Je flirte dans mes pensées à la recherche du pourquoi de mon amour pour lui. Je nous vois encore à l’anniversaire d’Annie, le jour où on a échangé nos premiers mots. Je nous vois aussi le jour de notre mariage ou encore nous deux rigolant à la maison. Je vois mon Georges dans
mes bras prêt à donner son dernier souffle et je suis incapable de réparer mon erreur. Où vais-je trouver la force de continuer sans lui ? Tout mon être bouillonne d’amour pour lui et le perdre serait la pire chose qui puisse m’arriver. Je me souviens n’avoir pas pu accepter la trahison de Jean. Je ne sais pas où je trouve le courage pour pardonner Georges mais rien que l’imaginer loin de moi me torture. On a eu nos coups durs et notre passé qui pesait lourd mais on a tenu le coup et ceci, peu importe nos fautes, les absences et les manques.
Je l’ai dans la peau comme si nous n’étions qu’une seule chair. Il n’est pas parfait mais j’ai su l’accepter au point de faire de ses défauts des qualités. S’il me frappe, c’est parce qu’il m’aime et j’ai raison de penser cela parce que je viens de découvrir qu’il a tout fait pour moi. Je regrette qu’on n’ait pas pu se comprendre un peu plus tôt. Mon corps témoigne de ses baffes, mes joues de ses gifles mais aussi il y a eu ses caresses pour compenser tout ça.J’entends ses jurons mais aussi ses « Je t’aime ». Et je l’aime pour tout ça : pour être la parfaite contradiction qui me convient.
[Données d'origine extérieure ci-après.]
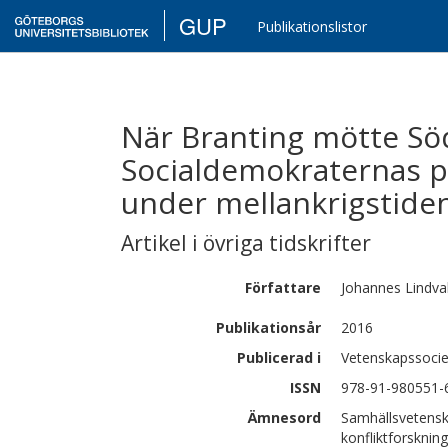
GUP
Publikationslistor
När Branting mötte Sö
Socialdemokraternas pr
under mellankrigstide
Artikel i övriga tidskrifter
Författare
Johannes
Lindval
Publikationsår
2016
Publicerad i
Vetenskapssocie
ISSN
978-91-980551-
Ämnesord
Samhällsvetensk
konfliktforskning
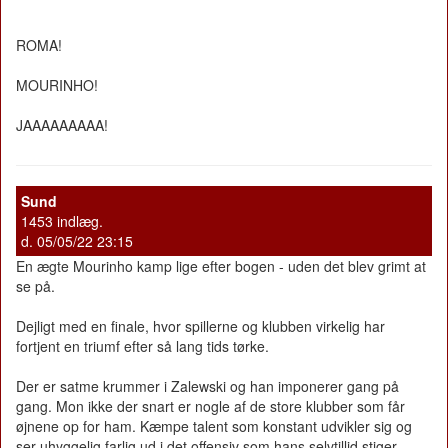
ROMA!
MOURINHO!
JAAAAAAAAA!
Sund
1453 indlæg.
d. 05/05/22 23:15
En ægte Mourinho kamp lige efter bogen - uden det blev grimt at
se på.
Dejligt med en finale, hvor spillerne og klubben virkelig har
fortjent en triumf efter så lang tids tørke.
Der er satme krummer i Zalewski og han imponerer gang på
gang. Mon ikke der snart er nogle af de store klubber som får
øjnene op for ham. Kæmpe talent som konstant udvikler sig og
ser uhyggelig farlig ud i det offensiv som hans selvtillid stiger.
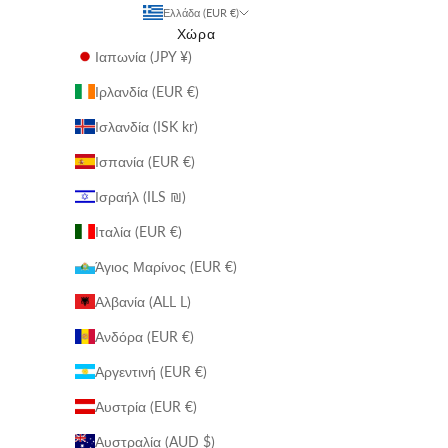
Ελλάδα (EUR €)
Χώρα
Ιαπωνία (JPY ¥)
Ιρλανδία (EUR €)
Ισλανδία (ISK kr)
Ισπανία (EUR €)
Ισραήλ (ILS ₪)
Ιταλία (EUR €)
Άγιος Μαρίνος (EUR €)
Αλβανία (ALL L)
Ανδόρα (EUR €)
Αργεντινή (EUR €)
Αυστρία (EUR €)
Αυστραλία (AUD $)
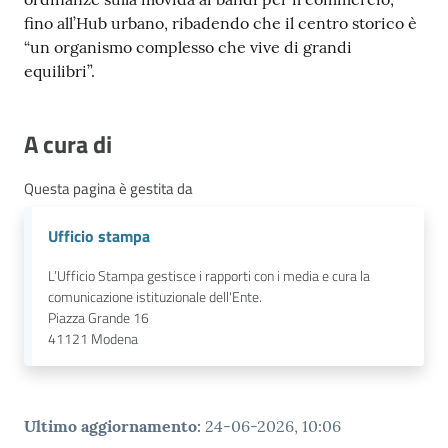
fino all’Hub urbano, ribadendo che il centro storico è
“un organismo complesso che vive di grandi
equilibri”.
A cura di
Questa pagina è gestita da
Ufficio stampa
L’Ufficio Stampa gestisce i rapporti con i media e cura la
comunicazione istituzionale dell'Ente.
Piazza Grande 16
41121
Modena
Ultimo aggiornamento
:
24-06-2026, 10:06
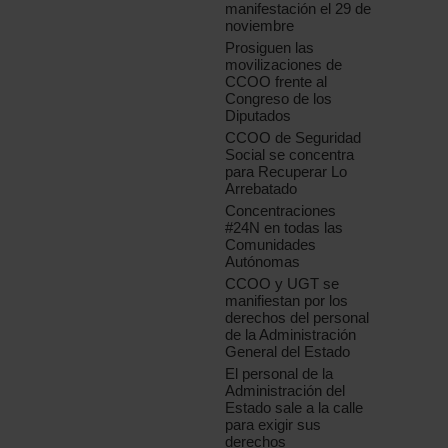
manifestación el 29 de
noviembre
Prosiguen las
movilizaciones de
CCOO frente al
Congreso de los
Diputados
CCOO de Seguridad
Social se concentra
para Recuperar Lo
Arrebatado
Concentraciones
#24N en todas las
Comunidades
Autónomas
CCOO y UGT se
manifiestan por los
derechos del personal
de la Administración
General del Estado
El personal de la
Administración del
Estado sale a la calle
para exigir sus
derechos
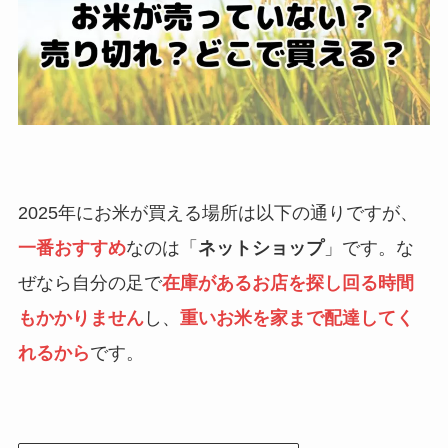
2025年にお米が買える場所は以下の通りですが、
一番おすすめ
なのは「
ネットショップ
」です。な
ぜなら自分の足で
在庫があるお店を探し回る時間
もかかりません
し、
重いお米を家まで配達してく
れるから
です。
Les autres peuvent bien voir en lui l’homme qui me frappait ou qui me maltraitait mais moi, je ne vois que l’homme que j’aime derrière tout ça, aussi triste que ça puisse paraitre.
- Emma !
Je bondis de mes réflexions pour revenir à la réalité. Je la reconnais, cette voix : c’est celle d’Edouard. Je l’entends frapper la porte avec rage sans cesser de parler :
- Princesse, ouvre la porte. Emmanuel et moi pouvons arranger tout ça. Je suis désolé de n’être pas venu à ton secours dernièrement mais je suis là maintenant… Stp, ouvre la porte… OK, dans trente secondes je l’enfonce.
Je laisse apparaitre un petit sourire du coin des lèvres comme pour remercier Edouard d’avoir toujours été là. Je jette un dernier regard à mon mari.
- A tout à l’heure, chéri. Dis-je en lui fermant les yeux.
Georges s’éteint dans mes bras. Je pose les mains sur le couteau avec lequel je l’ai poignardé. J’ai tué mon mari et mon monde n’aura plus aucun sens sans lui. Alors, je vais la quitter, moi aussi, la vie.